In a time when donors are giving to fewer organizations, becoming more critical of the impact you may or may not be making, more inclined to dig deeper into who you are, what you are doing and their role in making it all happen, we have to be better. Stop blaming the economy for a lack of funding from private sources. Stop the blame game, period. Sure, sit on the floor for a minute and have a tantrum if it makes you feel better, but then get up and realize that we just have to be better. It is no longer acceptable for donors to be an object; they must become people, family, important. Why haven't they always been? I don't know, but in many cases, we do, indeed, need to get it back to good. (I couldn't help it, I had to put this song in... no real relevance other than the fact that I just quite like it.)

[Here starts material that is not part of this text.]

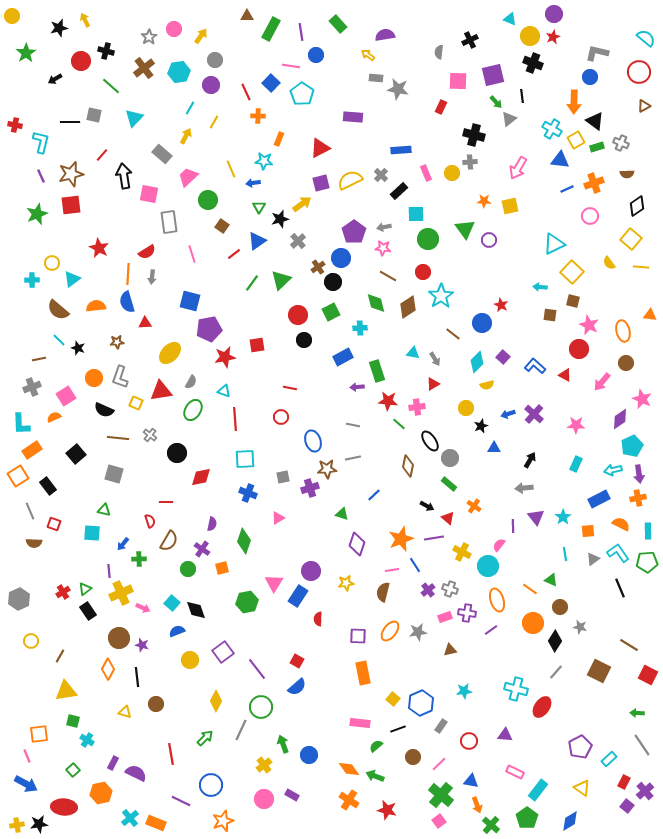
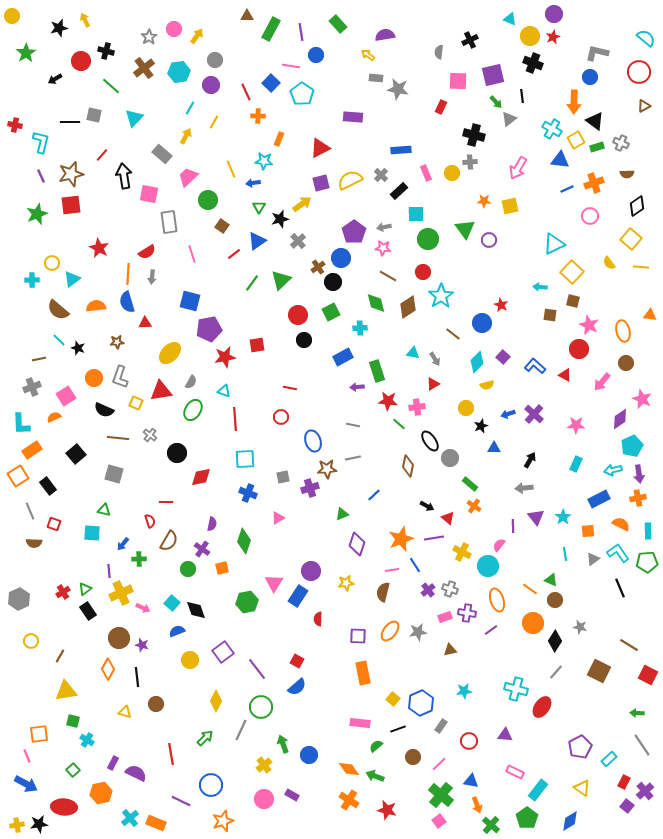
yellow arrow at (201, 36): moved 4 px left
green rectangle at (449, 484): moved 21 px right
green triangle at (342, 514): rotated 40 degrees counterclockwise
brown circle at (560, 607): moved 5 px left, 7 px up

So how? If you can, sit down with the CEO of the organization and find out what role philanthropy plays in your organization. If you are expected to be a major capital philanthropic arm, then there needs to be a mutual understanding of what that is going to take: giving by the board, CEO speaking the mission and vision in the community, philanthropy as PART of the strategic plan, not an afterthought, a focus on RELATIONSHIPS not ROI, the list goes on.

If the CEO, board, etc are not willing to do those things, then go back to the drawing board. But IF they are and IF philanthropy is important, then your donors are important. If your donors are important, who they are, where they have been, why they are engaged, what role they want/can play for your organization are ALL important. The minute development officers are encouraged to establish relationships, build and grow them carefully and with passion, that ROI is going to increase. If the only message your development staff/you are hearing is - raise more money, NOW, make more calls, NOW, burn and churn, I can promise you, sustainability and growth in philanthropic revenue are NOT in your future.

It's time we change our own culture of philanthropy in the fund development world. We have been so worried about changing the culture within our organization that we've forgotten to look inward. I'm ready to change that.